The refinery has been shuttered for more than two years; thousands of workers have been retrenched and the economy of the Southland, in particular, has been devastated. So when these political hustlers; these confidence tricksters; these agents of foreign capital and the one per cent tell you to stand up, is best you run!
So the government has already signalled its intention to privatise the port in Port of Spain, to further divest the Point Lisas Industrial Port Development Company, to dismantle National Petroleum, free up the price of fuel and place the fuel sector in the hands of private operators (financiers? party hacks?).
It is also frantically looking for a foreign (Chinese?) investor to take control of our pitch lake and get rid of the Trinidad Lake Asphalt company. It is clear that WASA is getting rid of half its workforce.

Is it any surprise, therefore, that Minister Imbert has set his sights on National Petroleum and has blamed the industrial court for awarding a wage increase of 7% for the period 2011-2014 which, he claims, ‘As a result of that award by the industrial court, NP is now running at a loss every month in the vicinity of 15 to 20 million dollars’?
This statement was made on 26 January 2021 at the 12th sitting of the Senate. A little later in the statement, he went on to say that NP had to find $200m per month.
In a statement issued at a press conference on 10 February, the minister stated: “NP has moved from barely breaking even to a loss position of over $50m in 2020, which is just not sustainable.” If you are confused over the differences in the figures, join the club!
In a statement dated 14 February, Minister Imbert said (referring to himself): “The minister did not refer to a wage increase of 11% at this press conference.”
But he did state in the Senate on 26 January: “I know it is within the range of 10 to 11% salary increase.”
Again, when politicians tell you run, is best you stand up!
All this rigmarole that Minister Imbert has gone into is really to set the stage for entrenching the austerity programme the IMF has long been advising: privatisation, deregulation, the reduction of the public sector, wage suppression.
This austerity, of course, involves the weakening of the trade unions through the hiving off of the health sector, a de facto wage freeze at 2013 rates, the wholesale introduction of fixed-term contracts over recent decades and the seduction of trade union leaders by the conglomerates and the political parties.

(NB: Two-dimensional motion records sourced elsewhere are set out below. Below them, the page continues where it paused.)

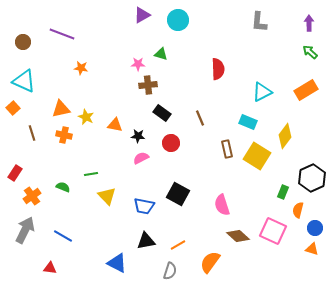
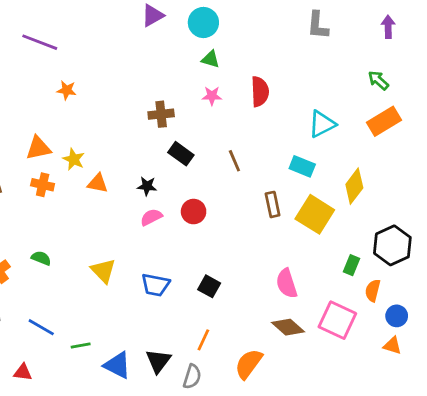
green arrow: (310, 52) -> (378, 80), moved
green triangle: (161, 54) -> (210, 59), moved
pink star: (138, 64) -> (212, 96), moved
orange triangle: (115, 125) -> (98, 183), moved
red circle: (171, 143) -> (194, 212), moved
green line: (91, 174) -> (81, 346), moved
black square: (178, 194) -> (209, 286), moved, size x0.7
pink semicircle: (222, 205) -> (287, 283), moved
black triangle: (146, 241) -> (158, 361), moved, turned -42
orange line: (178, 245) -> (203, 340), turned -35

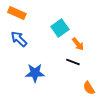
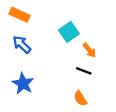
blue star: (35, 73) -> (23, 84), moved, turned 30
orange semicircle: (89, 88) -> (80, 98), moved

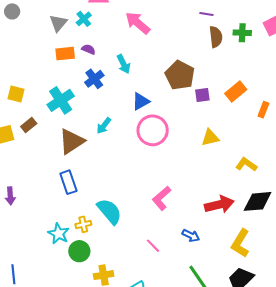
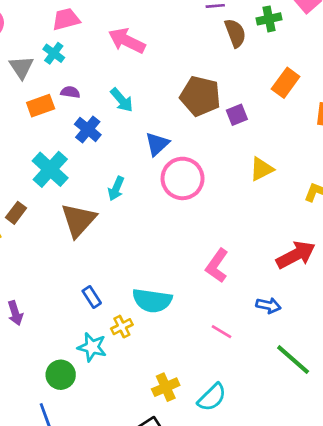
orange rectangle: (236, 91) -> (286, 83), moved
blue rectangle: (68, 182) -> (92, 297), moved, size x0.7
cyan semicircle: (109, 211) -> (152, 301), turned 152
green circle: (79, 251) -> (61, 375), moved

Now that it is convinced that the trade union movement is no longer able to protect, advance and defend the interests of working people in a consistent and militant fashion, the government has turned its attention to the industrial court. This is ironic because the industrial court was set up to curb the gains the working class had made through exercising the power of numbers and the power over production.
To a large extent, 50 years later, it has more or less succeeded in extracting the militant teeth of the trade unions, and the very court which channelled union militancy into bush lawyerism is now on the chopping block. Why?

The very weakness of the trade unions at the workplace has shifted the class struggle from the point of production into the industrial court. The court, while not dispensing ‘justice’—a concept which has nothing to do with the law—at least offers some remedy to the grievous exploitation by employers.
So here we are, in the midst of social and economic collapse, with workers struggling to keep their families whole, having to deal with Mr ‘dey-ent-riot-yet’ threatening to throw more workers on the breadline.
In his own words on 10 February: “… by next month, the retail fuels sector should be fully liberalised, thus removing the requirement for a fuel subsidy…We also expect that the Regulated Industries Commission will adjudicate on appropriate levels of water and electricity rates in 2021 …
“In this context, demands from Trade Unions for wage increases, with associated billions of dollars in back pay, are difficult to understand … if excessive wage increases are granted in the state sector, then employment levels may have to be reduced …”
There you have it from the horse’s mouth: shut up and behave allyuh self. If allyuh try to keep up with cost of living you will end up on the street. Our response should be, like Brother Resistance: the people ent taking dat so! The people ent taking dat!